The data ▸
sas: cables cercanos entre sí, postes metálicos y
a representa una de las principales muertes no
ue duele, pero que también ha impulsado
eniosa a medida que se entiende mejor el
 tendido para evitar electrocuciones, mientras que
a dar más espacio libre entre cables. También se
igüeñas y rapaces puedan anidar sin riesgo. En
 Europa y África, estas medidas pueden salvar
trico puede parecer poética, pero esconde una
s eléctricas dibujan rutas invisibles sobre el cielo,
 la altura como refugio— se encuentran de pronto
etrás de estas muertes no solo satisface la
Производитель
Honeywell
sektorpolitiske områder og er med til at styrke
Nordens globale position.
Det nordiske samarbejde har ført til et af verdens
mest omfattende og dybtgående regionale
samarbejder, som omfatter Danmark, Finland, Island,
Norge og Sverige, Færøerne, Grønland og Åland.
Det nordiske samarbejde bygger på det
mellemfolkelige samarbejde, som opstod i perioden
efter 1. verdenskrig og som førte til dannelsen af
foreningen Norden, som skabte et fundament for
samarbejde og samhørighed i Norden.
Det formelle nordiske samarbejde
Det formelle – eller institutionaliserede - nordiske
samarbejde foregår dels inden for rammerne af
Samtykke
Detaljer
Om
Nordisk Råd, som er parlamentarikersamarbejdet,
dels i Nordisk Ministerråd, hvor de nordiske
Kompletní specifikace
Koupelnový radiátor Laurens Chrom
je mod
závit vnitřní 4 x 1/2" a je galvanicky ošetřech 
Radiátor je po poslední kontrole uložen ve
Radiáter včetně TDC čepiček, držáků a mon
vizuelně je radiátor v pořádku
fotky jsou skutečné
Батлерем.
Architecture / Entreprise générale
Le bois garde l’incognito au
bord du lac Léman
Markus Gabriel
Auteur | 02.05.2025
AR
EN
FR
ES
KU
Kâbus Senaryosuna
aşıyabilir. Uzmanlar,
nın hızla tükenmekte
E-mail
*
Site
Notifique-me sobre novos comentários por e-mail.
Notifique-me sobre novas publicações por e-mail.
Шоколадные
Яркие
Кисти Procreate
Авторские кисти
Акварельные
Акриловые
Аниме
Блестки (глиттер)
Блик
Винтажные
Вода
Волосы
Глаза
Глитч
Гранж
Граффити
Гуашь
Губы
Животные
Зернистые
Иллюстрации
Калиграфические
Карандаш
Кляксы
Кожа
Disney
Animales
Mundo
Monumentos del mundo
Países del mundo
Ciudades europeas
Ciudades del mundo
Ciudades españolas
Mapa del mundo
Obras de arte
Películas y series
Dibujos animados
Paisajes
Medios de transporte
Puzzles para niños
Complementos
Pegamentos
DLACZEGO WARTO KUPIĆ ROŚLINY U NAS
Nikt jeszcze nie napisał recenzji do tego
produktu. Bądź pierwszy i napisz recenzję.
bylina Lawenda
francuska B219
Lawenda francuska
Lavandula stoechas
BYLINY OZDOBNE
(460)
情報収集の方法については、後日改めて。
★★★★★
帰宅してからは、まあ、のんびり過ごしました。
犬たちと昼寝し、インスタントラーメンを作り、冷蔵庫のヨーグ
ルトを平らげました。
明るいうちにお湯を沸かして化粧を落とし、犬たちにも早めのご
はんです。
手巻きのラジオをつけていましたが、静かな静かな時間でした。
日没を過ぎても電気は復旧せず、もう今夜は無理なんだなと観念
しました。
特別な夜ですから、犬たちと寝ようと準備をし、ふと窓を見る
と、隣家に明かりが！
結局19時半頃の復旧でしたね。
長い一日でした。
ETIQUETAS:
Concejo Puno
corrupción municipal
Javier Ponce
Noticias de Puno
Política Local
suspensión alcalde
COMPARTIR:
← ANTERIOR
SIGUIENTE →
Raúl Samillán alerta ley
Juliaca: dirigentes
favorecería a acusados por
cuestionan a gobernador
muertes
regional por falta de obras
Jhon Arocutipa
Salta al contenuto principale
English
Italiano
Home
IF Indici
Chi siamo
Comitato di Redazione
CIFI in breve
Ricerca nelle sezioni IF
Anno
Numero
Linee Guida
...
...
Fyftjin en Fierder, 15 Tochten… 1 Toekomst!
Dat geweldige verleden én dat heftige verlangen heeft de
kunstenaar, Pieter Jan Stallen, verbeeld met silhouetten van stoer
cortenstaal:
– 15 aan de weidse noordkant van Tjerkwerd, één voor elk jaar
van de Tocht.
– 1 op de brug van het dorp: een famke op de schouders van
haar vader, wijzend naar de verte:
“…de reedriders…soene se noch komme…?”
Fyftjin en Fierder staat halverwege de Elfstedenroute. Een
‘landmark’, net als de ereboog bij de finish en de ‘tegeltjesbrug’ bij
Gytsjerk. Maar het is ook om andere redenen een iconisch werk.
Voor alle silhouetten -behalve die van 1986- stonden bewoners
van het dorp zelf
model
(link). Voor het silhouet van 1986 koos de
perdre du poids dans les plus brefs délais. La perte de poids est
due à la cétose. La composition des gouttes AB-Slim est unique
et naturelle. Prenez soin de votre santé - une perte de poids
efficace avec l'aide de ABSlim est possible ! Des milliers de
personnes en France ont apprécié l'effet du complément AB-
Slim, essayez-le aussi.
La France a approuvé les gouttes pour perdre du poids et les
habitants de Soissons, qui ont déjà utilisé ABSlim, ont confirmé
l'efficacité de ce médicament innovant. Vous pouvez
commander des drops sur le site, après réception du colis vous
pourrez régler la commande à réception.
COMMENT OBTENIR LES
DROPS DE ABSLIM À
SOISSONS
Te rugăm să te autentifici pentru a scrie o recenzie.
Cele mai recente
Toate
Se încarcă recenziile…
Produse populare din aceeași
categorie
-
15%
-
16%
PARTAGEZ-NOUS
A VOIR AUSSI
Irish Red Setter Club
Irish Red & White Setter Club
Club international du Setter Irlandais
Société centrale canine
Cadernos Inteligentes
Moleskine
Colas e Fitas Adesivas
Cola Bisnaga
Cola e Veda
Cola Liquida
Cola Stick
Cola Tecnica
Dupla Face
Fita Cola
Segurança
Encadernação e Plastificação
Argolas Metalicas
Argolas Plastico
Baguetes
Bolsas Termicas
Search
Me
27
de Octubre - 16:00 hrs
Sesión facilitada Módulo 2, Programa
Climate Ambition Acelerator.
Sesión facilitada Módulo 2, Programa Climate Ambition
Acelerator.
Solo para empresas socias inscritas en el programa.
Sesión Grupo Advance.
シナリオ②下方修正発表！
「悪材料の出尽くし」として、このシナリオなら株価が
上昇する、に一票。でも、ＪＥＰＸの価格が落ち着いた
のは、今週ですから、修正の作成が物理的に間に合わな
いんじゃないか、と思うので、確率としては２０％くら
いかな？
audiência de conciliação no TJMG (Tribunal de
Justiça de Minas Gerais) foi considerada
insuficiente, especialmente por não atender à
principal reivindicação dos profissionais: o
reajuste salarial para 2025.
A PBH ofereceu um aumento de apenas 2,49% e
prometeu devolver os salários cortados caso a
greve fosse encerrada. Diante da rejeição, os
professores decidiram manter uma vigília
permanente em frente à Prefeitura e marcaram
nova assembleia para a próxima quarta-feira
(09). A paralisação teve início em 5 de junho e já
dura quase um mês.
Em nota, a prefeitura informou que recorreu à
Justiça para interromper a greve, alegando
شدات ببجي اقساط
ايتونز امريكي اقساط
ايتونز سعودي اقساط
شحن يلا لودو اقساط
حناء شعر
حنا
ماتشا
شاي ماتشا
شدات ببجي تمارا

What to produce ▸
From the listing above, collect every line that mentions the word "Justiça".

Exercise answer ▸
Justiça de Minas Gerais) foi considerada
Justiça para interromper a greve, alegando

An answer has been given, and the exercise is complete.